**** Information shown

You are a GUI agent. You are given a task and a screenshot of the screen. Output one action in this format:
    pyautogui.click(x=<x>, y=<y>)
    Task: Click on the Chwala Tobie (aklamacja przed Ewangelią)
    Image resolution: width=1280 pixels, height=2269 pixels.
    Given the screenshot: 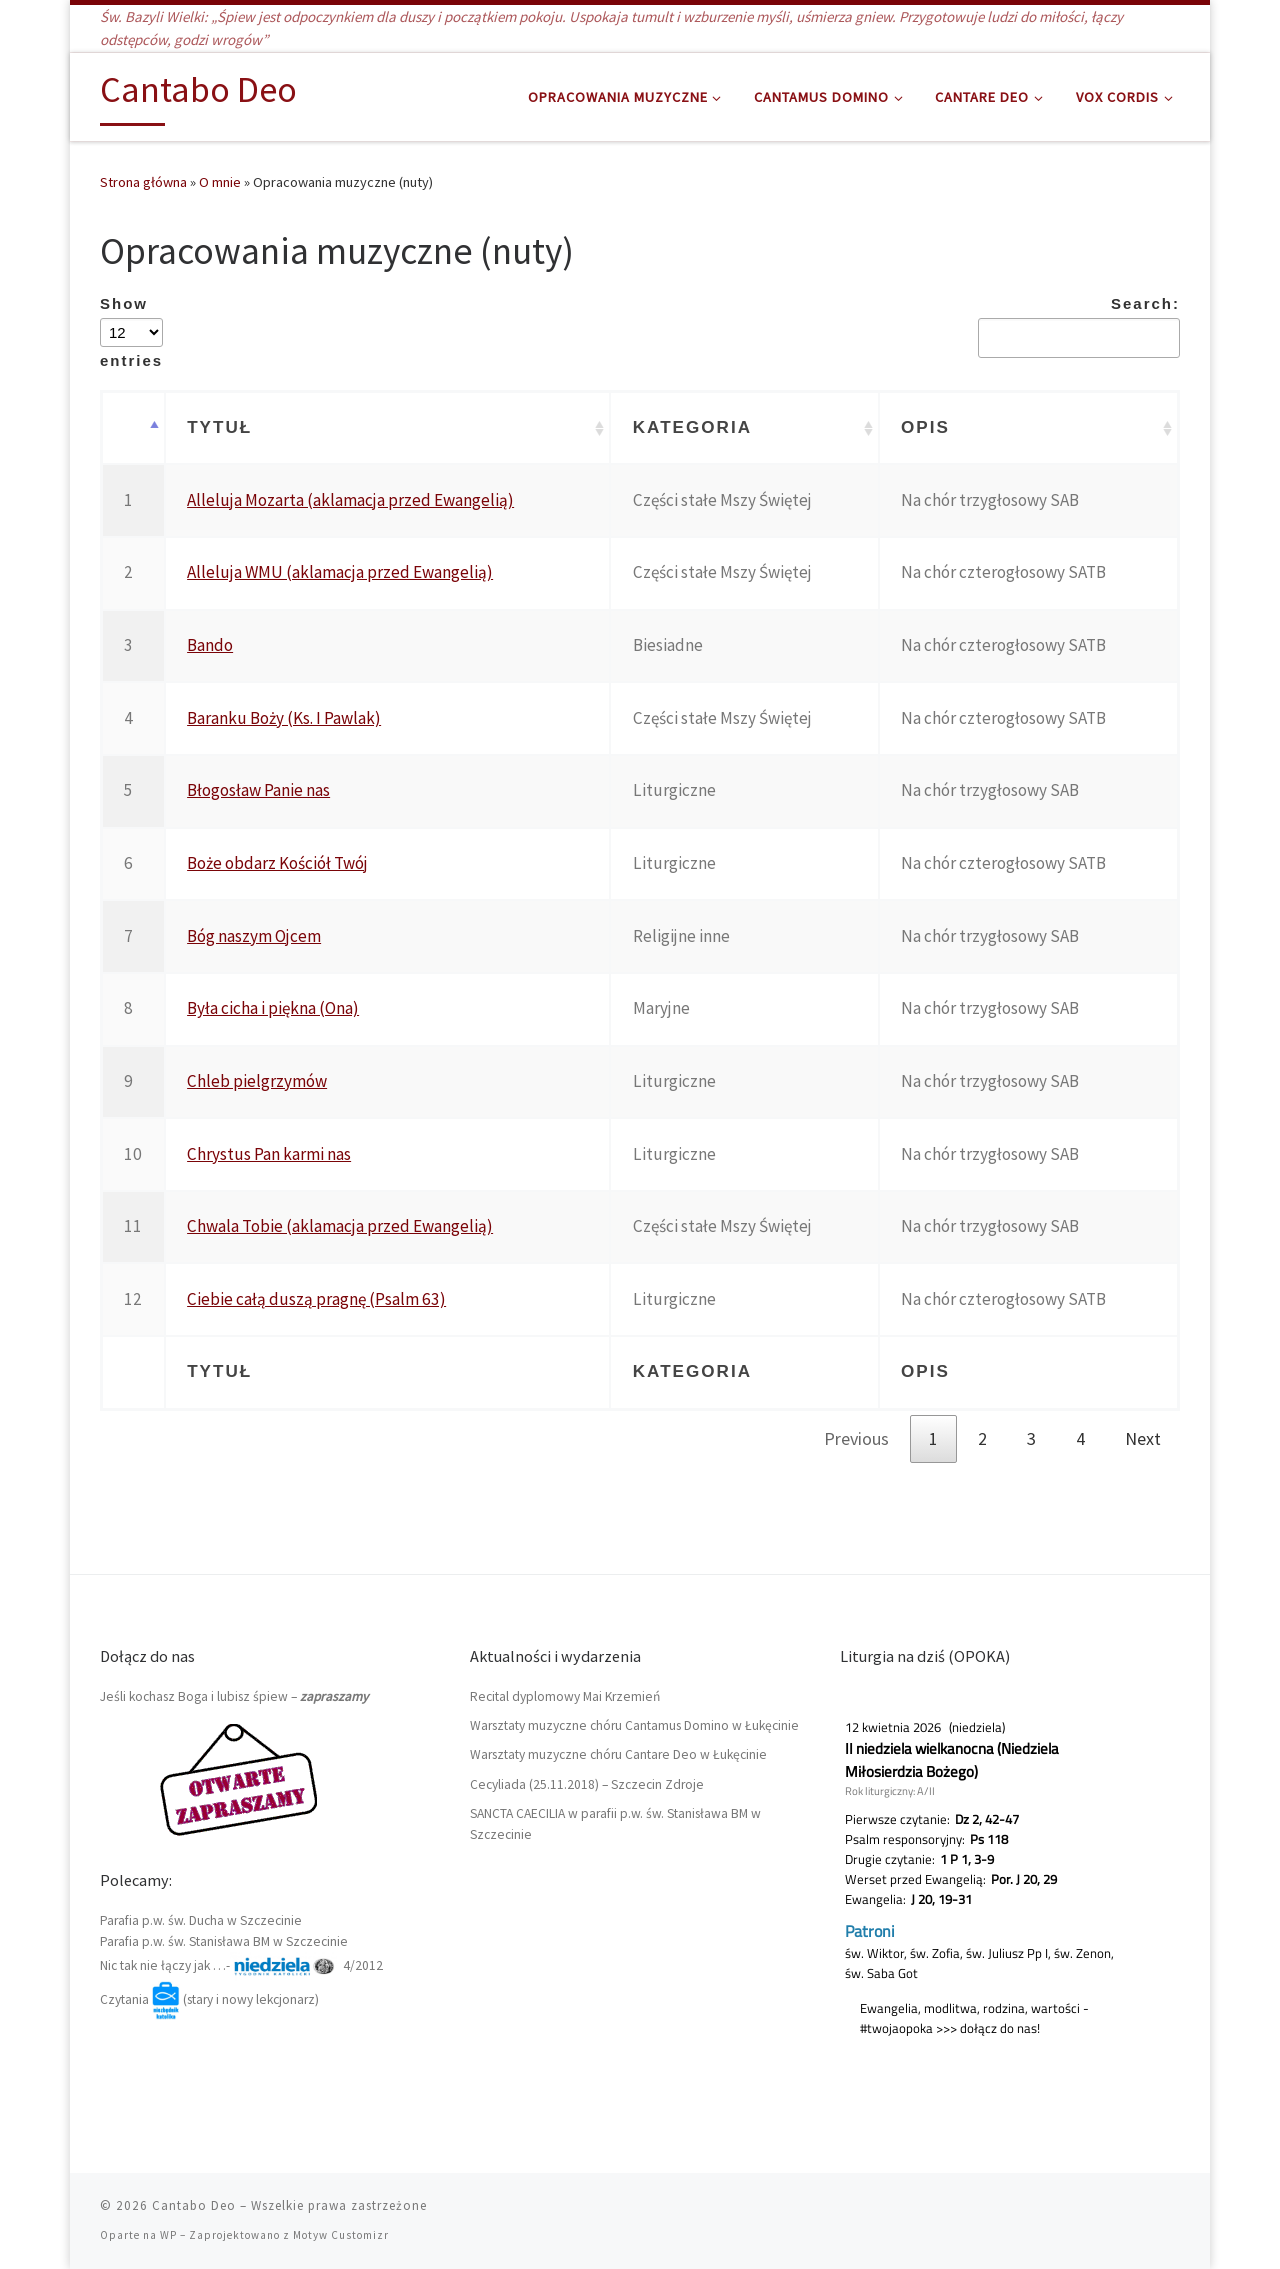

********

#### [Required work]
Leave out the pictures and copy every record above exactly.

#### [Your solution]
You are a GUI agent. You are given a task and a screenshot of the screen. Output one action in this format:
    pyautogui.click(x=<x>, y=<y>)
    Task: Click on the Chwala Tobie (aklamacja przed Ewangelią)
    Image resolution: width=1280 pixels, height=2269 pixels.
    Given the screenshot: 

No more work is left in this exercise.